One of the most unforgettable guests in Oprah Show history was Truddi Chase, a woman living with 92 distinct personalities. Truddi's condition—now called dissociative identity disorder, or DID—was caused by years of brutal sexual abuse by her stepfather that started when she was just 2 years old.
Truddi's story had such an impact on Oprah that she mentioned it in her DVD collection celebrating the 20th anniversary of The Oprah Winfrey Show. Oprah says Truddi's story moved her to tears because she was just beginning to contemplate her own childhood abuse. "I really connected the dots of how profound the manifestation of abuse can be in other people's lives," she said. "The way she shattered her personality and became a multiple is her way of protecting herself. Her own little inner-spirited child."
Truddi passed away in March 2010, but her legacy lives on.
Truddi's daughter, Kari, appeared with her mother on The Oprah Show in 1990. She says growing up with a mom with 92 personalities was by no means typical. "It was a roller coaster ride," she says. "But it's what I know as normal."

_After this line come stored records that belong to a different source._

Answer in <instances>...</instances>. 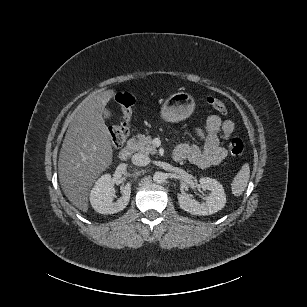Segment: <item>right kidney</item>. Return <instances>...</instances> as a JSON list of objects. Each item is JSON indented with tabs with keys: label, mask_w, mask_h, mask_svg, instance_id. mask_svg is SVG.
<instances>
[{
	"label": "right kidney",
	"mask_w": 307,
	"mask_h": 307,
	"mask_svg": "<svg viewBox=\"0 0 307 307\" xmlns=\"http://www.w3.org/2000/svg\"><path fill=\"white\" fill-rule=\"evenodd\" d=\"M121 196L114 201L116 194L111 184V174H102L94 183L90 194L89 201L92 208L102 214H112L124 209L130 199V186L121 189Z\"/></svg>",
	"instance_id": "1"
}]
</instances>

As Truddi went through therapy and began to understand how being abused caused her disorder, Kari says her parents slowly exposed her to the truth beginning at about age 13. "I would come home from school not knowing who I was coming home to," she says. "But, you know, we all have good days and bad days."
Kari says having a mother with multiple personalities could complicate friendships with other children. "When I started to tell them what was happening, a lot of them were not accepting. The few that were are still my friends today," she says. "I think it was a big fear thing. We fear what we don't understand, and they didn't want to take the time to understand. Their parents didn't understand, so their parents wanted to keep them away."
Throughout the years, viewers of all ages have told us Truddi inspired them to break the silence about their own abuse.
As a child, Erin Merryn was abused by two people she knew. She says the guilt and shame of these experiences robbed her of innocence. "It changed me from a strong, resilient, confident child to a very angry, hate-filled, self-destructive child, teenager and young adult," she says. "The abuse took different parts of my own soul because two people that I knew had abused me. I feared the world I lived in."
Contemplating suicide, Erin says her life was changed by seeing Truddi tell her story of abuse. "It allowed me that day to finally come out of the shadows of my own darkness, to let go a lot of that anger and hatred and realize that I was not alone."
Erin says Truddi gave her the confidence to confront one of her abusers and eventually get him to acknowledge what he'd done and apologize. This experience lead Erin to push the Illinois legislature to enact Erin's Law, a new law that demands sexual abuse education for children. "We teach kids tornado drills, fire drills, bus drills," she says. "We put all this information to their heads, but we teach them nothing on sexual abuse."
Next, Erin plans to take this campaign to a national level. "Kids need to be educated on sexual abuse," she says. "They need the tools to speak up and speak out."
Truddi would have been happy to hear how her story helped change Erin and Laura's lives, Kari says. "For people who are being abused: Talk, find whoever you can, and have a voice," she says. "I think she wanted to be that voice for people, to know that it was okay to talk and to step up and not hide."